The NetBible notes say over 200 scenarios for baptism for the dead have been suggested as possibilities! The large number makes sense since there is so little background information on this topic. It’s obscurity leads to wild speculation.
Of those speculations I personally like the one where the person baptized is taking the place of a martyred Christian. Is it possible it’s a baptism in addition to the one when he was baptized for his salvation? Baptism was not exclusive to Christianity and was sometimes used to bring initiates into a specific group. Would it be reasonable to think a Christian might be willing to commit to stand next in line for martyrdom taking the place of a beloved fallen Christian? As we look at the context this is a great fit.

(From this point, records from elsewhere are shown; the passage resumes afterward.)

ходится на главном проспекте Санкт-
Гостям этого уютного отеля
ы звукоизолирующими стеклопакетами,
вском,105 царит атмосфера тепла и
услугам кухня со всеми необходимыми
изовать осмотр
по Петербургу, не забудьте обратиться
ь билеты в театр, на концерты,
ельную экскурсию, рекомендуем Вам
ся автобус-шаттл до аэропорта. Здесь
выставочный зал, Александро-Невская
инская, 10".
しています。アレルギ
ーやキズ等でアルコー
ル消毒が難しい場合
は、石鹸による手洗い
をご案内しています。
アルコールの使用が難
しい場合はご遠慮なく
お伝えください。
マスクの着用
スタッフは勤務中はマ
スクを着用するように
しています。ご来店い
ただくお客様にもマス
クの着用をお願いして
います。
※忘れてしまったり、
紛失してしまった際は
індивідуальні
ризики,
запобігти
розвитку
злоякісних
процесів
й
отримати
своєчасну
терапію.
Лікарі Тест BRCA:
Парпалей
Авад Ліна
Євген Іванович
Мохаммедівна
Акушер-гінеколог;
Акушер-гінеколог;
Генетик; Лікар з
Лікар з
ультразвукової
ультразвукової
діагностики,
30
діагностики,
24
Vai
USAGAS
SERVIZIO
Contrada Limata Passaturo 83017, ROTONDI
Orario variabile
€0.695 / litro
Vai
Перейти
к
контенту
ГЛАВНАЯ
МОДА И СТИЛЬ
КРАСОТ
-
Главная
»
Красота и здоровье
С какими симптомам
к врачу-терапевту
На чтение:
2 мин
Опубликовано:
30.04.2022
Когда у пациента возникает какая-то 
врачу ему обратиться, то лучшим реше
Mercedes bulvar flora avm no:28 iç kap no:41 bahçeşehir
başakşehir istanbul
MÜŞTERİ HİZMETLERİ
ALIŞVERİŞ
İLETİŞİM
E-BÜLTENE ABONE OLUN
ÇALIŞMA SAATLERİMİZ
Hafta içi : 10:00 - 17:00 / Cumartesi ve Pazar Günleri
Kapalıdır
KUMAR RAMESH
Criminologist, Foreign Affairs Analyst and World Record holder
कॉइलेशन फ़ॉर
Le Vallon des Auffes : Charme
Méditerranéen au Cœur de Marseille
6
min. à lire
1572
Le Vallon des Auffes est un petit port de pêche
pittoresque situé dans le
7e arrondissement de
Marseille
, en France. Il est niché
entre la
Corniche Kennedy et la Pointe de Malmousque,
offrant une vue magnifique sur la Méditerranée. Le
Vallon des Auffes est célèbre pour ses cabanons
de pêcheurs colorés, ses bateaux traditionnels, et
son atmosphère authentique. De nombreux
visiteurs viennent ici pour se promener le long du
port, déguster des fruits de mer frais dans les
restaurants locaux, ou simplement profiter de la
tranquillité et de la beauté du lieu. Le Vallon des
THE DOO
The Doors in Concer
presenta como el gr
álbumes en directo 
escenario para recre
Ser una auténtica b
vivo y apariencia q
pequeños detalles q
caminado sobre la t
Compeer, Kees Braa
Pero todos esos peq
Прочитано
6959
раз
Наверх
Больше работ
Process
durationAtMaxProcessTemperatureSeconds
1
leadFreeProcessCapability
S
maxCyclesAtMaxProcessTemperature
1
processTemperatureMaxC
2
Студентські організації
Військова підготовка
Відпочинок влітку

It is also complete conjecture as are practically all the suggestions. Frankly, barring some archaeological discovery, I doubt we will ever know what the reference is.
A list of what it’s not, based on the clear teaching of scripture, is helpful.

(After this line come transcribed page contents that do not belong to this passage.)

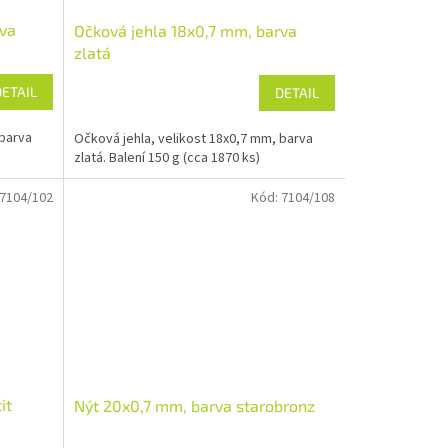
rva
Očková jehla 18x0,7 mm, barva
zlatá
DETAIL
DETAIL
 barva
Očková jehla, velikost 18x0,7 mm, barva
zlatá. Balení 150 g (cca 1870 ks)
7104/102
Kód:
7104/108
it
Nýt 20x0,7 mm, barva starobronz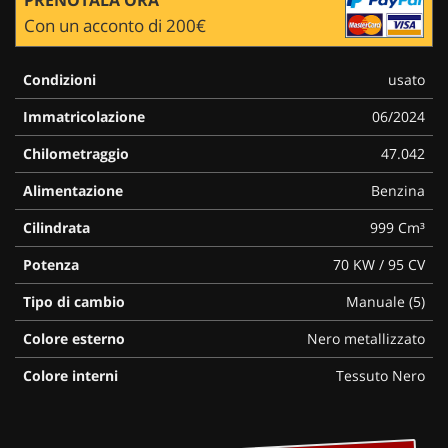
Con un acconto di 200€
Condizioni
usato
Immatricolazione
06/2024
Chilometraggio
47.042
Alimentazione
Benzina
Cilindrata
999 Cm³
Potenza
70 KW / 95 CV
Tipo di cambio
Manuale (5)
Colore esterno
Nero metallizzato
Colore interni
Tessuto Nero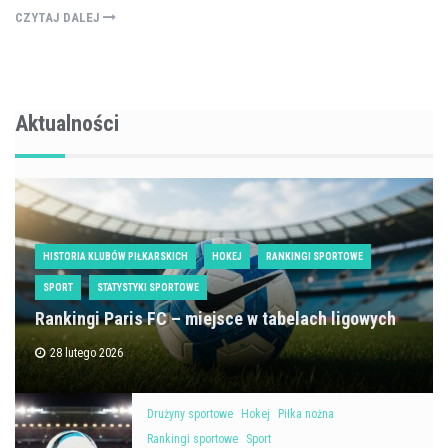
CZYTAJ DALEJ
Aktualności
HISTORIA KLUBÓW PIŁKARSKICH
HOKEJ
RANKINGI SPORTOWE
SPORT
STATYSTYKI SPORTOWE
Rankingi Paris FC – miejsce w tabelach ligowych
28 lutego 2026
Drużyny sportowe
Hokej
Piłka nożna
Rankingi sportowe
Sport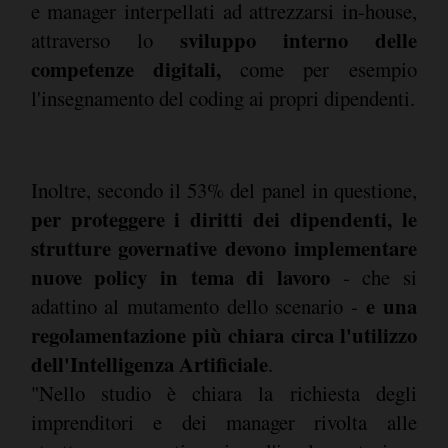
e manager interpellati ad attrezzarsi in-house,
sviluppo interno delle
attraverso lo
competenze digitali,
come per esempio
l'insegnamento del coding ai propri dipendenti.
Inoltre, secondo il 53% del panel in questione,
per proteggere i diritti dei dipendenti, le
strutture governative devono implementare
nuove policy in tema di lavoro
- che si
e una
adattino al mutamento dello scenario -
regolamentazione più chiara circa l'utilizzo
dell'Intelligenza Artificiale
.
"Nello studio è chiara la richiesta degli
imprenditori e dei manager rivolta alle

It’s not something that saves those:
who don’t choose, wish or want it. Revelation 22:17
without faith. Hebrew 11:6
who do not repent and are not baptized. Acts 2:38
who do bad things while “in the body.” 2 Corinthians 5:10
There’s also room to argue it refers to a practice Paul does not necessarily approve. First, as we have pointed out, this reference to baptism for the dead is obscure. Not only does no other writer mention it in scripture, but neither does Paul mention it elsewhere. If this is an approved practice why is it not described and explained?
Another strong point is Paul does not say “we” but “they” in reference to those who are baptizing for the dead. In doing so he creates grammatical distance between himself and this practice. Was that his intention? One could argue it was not, but it certainly makes his approval doubtful.